Das Ganze ist nett gemacht, nur bei längerem Hinsehen wird einem langweilig. Es fehlt darin eine Art Mutation, ein dramatischer Angelpunkt, um es kindlich zu sagen: der Purzelbaum. Und so ist auch die Stimmung bei den Kindern; sie lachen und unterhalten sich sichtlich, aber es fehlt der Uberschwang. Ich fange an, mir darüber Gedanken zu machen, höre nur mehr halb zu, verstärke dann wieder meine Aufmerksamkeit. Wie ein Psychiater warte ich auf den Freud'schen Versprecher.

Jetzt macht der Computer dem jungen Mann einen Vorschlag, wie man reich und mächtig werden kann. Dieser kennt sich zuerst nicht aus, und es bedarf der kräftigen Unterstützung des jungen Mädchens, daß er versteht. Nachdem er sich königlich über seine Intelligenzleistung gefreut hat, wird er plötzlich traurig und stammelt: „Ja, aber... es ist nur... (verschämt) ich hab noch nie reich und mächtig werden wollen!“

Da war er. Das war der Punkt, warum der Purzelbaum nicht funktionierte.

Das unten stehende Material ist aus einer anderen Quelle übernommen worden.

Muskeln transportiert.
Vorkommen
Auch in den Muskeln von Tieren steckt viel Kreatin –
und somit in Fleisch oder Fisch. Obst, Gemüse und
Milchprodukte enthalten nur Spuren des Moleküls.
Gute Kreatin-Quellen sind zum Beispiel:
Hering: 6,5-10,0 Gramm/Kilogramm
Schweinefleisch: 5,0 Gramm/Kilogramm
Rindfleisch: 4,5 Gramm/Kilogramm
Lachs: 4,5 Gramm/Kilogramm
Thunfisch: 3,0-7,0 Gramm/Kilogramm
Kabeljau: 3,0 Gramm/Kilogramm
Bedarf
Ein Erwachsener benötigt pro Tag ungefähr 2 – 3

Er ist neu, dieser Punkt. Bisher hatten alle Kasperls, Pierrots, Narren, Zofen und Diener, und so weiter einträchtig reich und mächtig werden wollen. Ohne zu zögern und aus ganzem Herzen.

Und warum auch nicht?

Der stechende Blick des Diktators und die mit verzweifelter Agilität Herrschaftlichkeit signalisierenden Augen des Hans Mo-ser'schen Dieners haben ein Ziel. Nur erreicht der eine es, indem er über Leichen geht, während der Blick des anderen ins Schleudern kommt, weil er sich dauernd umsieht — seelisch — ob eh alle da sind. Wie eine Mutter nach ihren Kindern. Seine Hände verscheuchen alles Niedrige und bleiben an einem Staubflankerl hängen, das sie sorgfältig entfernen.

Mit jeder Steigerung dieses Machtwillens steigt auch die Unfähigkeit. Warum? Will er nicht reich und mächtig werden? Doch, doch. Er will. Er will den Reichtum und die Macht, aber — er liebt das Leben. Und das ist der Purzelbaum, den er zum Salto mortale steigert, wenn er noch reicher und mächtiger sein will und das Leben noch mehr liebt.

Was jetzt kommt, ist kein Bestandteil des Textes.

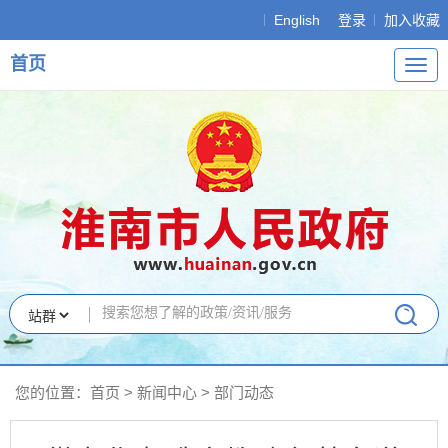
English
登录
加入收藏
首页
导
航
您的位置：
首页
>
新闻中心
>
部门动态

Ich möchte nicht zornig werden und den Spieß umdrehen, obwohl vieles in unserem Kulturbetrieb, auch in der Kinderliteratur, dafür spräche, es zu tun. Ich will die Worte nicht auf die Waage legen und nicht daran denken, daß die seelische Lebensqualität ständig abnimmt, während die kulturellen Aktivitäten zunehmen — dazu war die Sendung zu nett.

Ich wäre nur dafür, daß man die Goodwilltour den Politikern überläßt und das Moralisieren, auch wenn's ein alternatives ist, den Schulmeistern und daß die Lust und Liebe am Leben wenigstens in Kindersendungen wieder nach dem größten Stück Torte greifen darf. Kurz, ich plädiere für den Purzelbaum.